[Source records]
· · · · · · ·

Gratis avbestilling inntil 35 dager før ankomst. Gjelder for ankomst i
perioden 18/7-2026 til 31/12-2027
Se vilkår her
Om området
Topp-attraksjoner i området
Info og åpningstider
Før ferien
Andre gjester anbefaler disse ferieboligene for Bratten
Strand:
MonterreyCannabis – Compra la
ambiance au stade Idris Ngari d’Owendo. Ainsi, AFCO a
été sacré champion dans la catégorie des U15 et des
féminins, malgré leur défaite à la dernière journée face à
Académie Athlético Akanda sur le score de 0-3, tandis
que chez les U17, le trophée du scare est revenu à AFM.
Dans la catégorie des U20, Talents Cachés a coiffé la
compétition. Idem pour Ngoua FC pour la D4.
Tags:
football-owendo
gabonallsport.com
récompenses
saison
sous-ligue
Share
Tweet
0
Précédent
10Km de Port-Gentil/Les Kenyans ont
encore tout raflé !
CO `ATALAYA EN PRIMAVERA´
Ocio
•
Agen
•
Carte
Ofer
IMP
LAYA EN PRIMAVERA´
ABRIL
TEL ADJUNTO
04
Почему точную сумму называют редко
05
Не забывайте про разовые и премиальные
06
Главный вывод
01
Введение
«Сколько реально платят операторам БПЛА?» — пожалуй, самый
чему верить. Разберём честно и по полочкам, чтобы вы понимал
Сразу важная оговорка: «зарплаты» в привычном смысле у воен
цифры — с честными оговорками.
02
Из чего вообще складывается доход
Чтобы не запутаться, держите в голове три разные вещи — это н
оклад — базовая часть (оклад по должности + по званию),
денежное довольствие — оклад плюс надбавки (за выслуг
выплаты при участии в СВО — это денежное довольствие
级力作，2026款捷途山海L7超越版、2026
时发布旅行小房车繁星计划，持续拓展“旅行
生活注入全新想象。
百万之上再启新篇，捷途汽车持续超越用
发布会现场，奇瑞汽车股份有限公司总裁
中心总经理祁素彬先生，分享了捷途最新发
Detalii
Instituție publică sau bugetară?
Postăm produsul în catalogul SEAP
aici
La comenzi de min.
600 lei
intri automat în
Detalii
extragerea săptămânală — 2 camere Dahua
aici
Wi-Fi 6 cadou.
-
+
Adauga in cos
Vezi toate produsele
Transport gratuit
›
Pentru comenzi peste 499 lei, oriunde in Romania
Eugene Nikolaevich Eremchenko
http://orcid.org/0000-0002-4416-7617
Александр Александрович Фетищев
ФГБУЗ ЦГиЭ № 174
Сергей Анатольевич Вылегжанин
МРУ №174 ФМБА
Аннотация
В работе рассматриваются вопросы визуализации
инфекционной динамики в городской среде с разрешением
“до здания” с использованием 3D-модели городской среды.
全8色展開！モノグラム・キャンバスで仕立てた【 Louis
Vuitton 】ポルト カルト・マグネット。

· · · · · · ·

§ Required work: Search the entries above for the string "comenzi". Copy each line that holds it.

§ Written reply:
La comenzi de min.
Pentru comenzi peste 499 lei, oriunde in Romania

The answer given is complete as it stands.